Meditation Diary I

The first week of meditation came and went. Each morning I logged in to the zoom call at 07:30 with a hot cup of tea, to meditate with 200 other people, learning the mindfulness of breathing practice. The London Buddhist Centre teaches the practice in four stages, each stage focusing on the breath in a different way. The teacher was a sweet  English lady who went by a Sanskrit name, but I couldn’t get past this fact, and the fact that many of the people I’d encountered at the centre had these names. It felt kind of problematic (like saying namaste after a yoga class, Jane becoming Padmanandi, Bob is now Akashamitra…) and a little ego driven (building a new personality around spirituality)…

Ten minutes before the end of each session, the teacher would go on a long spiel about donation, explaining that, while the course was being offered to us for free, a donation was suggested… in fact the suggested amount was £100. Money is an energy, she explained, and by donating we can keep alive the spirit of our meditation. (Or something like that).

On Wednesday evening O & I decided to experience the buddhist centre in person. We made our way to the red-brick building in Bethnal Green for a two hour meditation class. Once there we were split up from the ‘regulars’ and marched shoe-less across the courtyard, into the basement shrine. Another English lady with a Sanskrit name, her northern accent making it seem all the more absurd. She taught us the mindfulness of breathing meditation (as if we hadn’t just spent three mornings learning it). During the tea break between meditation sessions a couple of books lining the the reception hall caught my attention: Sangharakshita, A New Voice in the Buddhist Tradition; The Three Jewels; Going for Refuge. The former had a man on the cover – bespeckled, looking down past his folded hand with an austere gaze, draped in a red robe. There was something unsettling about him. What it was wasn’t immediately obvious. I brushed it off and went back down for the second part of our meditation. And afterwards, walking to my bus stop, I felt as though I was floating on a cloud, a feeling of joy flickering like a birthday candle deep in my chest.

But I couldn’t shake the feeling that something was off. That guy’s creepy face, the wishy washy speech, again about how we need to donate, during the tea break… Curious about the centre, I started googling… When was the centre set up? Where did it come from? Who is that guy? Then a headline caught my attention: Buddhist, teacher, predator: dark secrets of the Triratna guru. I clicked, and there he was…

“For decades the order has been dogged by claims of sexual misconduct, claims that often strayed into allegations of coercion and abuse but which were thought to involve only a handful of individuals at worst.

Bye, bye, simple feelings of joy and peace.

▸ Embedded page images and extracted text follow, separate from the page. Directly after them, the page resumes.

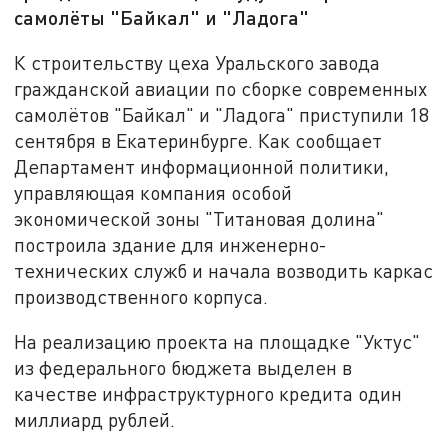
самолёты "Байкал" и "Ладога"
К строительству цеха Уральского завода
гражданской авиации по сборке современных
самолётов "Байкал" и "Ладога" приступили 18
сентября в Екатеринбурге. Как сообщает
Департамент информационной политики,
управляющая компания особой
экономической зоны "Титановая долина"
построила здание для инженерно-
технических служб и начала возводить каркас
производственного корпуса.
На реализацию проекта на площадке "Уктус"
из федерального бюджета выделен в
качестве инфраструктурного кредита один
миллиард рублей.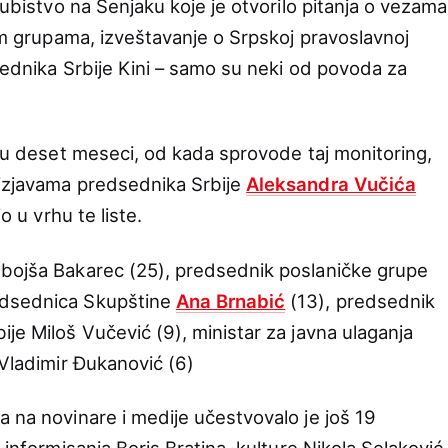
 ubistvo na Senjaku koje je otvorilo pitanja o vezama
nim grupama, izveštavanje o Srpskoj pravoslavnoj
dsednika Srbije Kini – samo su neki od povoda za
t u deset meseci, od kada sprovode taj monitoring,
 izjavama predsednika Srbije
Aleksandra Vučića
o u vrhu te liste.
ebojša Bakarec (25), predsednik poslaničke grupe
edsednica Skupštine
Ana Brnabić
(13), predsednik
je Miloš Vučević (9), ministar za javna ulaganja
 Vladimir Đukanović (6)
a na novinare i medije učestvovalo je još 19
 informisanja Boris Bratina, kulture Nikola Selaković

But now a bombshell internal report, produced by concerned members and shared with the Observer, has found that more than one in 10 of them claim to have experienced or observed sexual misconduct while in the order. Many of the allegations are against Sangharakshita himself, but others make it clear that he was not the only alleged perpetrator.”

I guess the rest of the week was tricky, trying to navigate the positivity that comes from the meditation and the abuse allegations made against the Centre. But maybe the practice is the important bit, maybe I can separate all that stuff from what I’m learning. And I should do more research – what has the Buddhist centre done in the wake of these allegations?

But should I separate those things? It seems like they’re not taking accountability, books hailing a known abuser as a ‘great spiritual voice’ for sale in the bookshop. I guess I feel let down, experiencing the benefits of meditating in a community, to then find it rotten from the inside. Do I carry on? The centre had been populated by middle-class middle-aged ladies, not necessarily a threatening aura, somehow making it feel all the creepier.

Week 2 of the meditation challenge is dedicated to learning Metta Bahvana (loving kindness), a practice I’ve struggled with in the past. Do I carry on? Do I continue practicing on my own, with Waking Up? Or do I find a new community, a new teacher? I’ve been looking at a couple of Zen centres, curious about Zazen ever since reading Shukman’s book… TBC.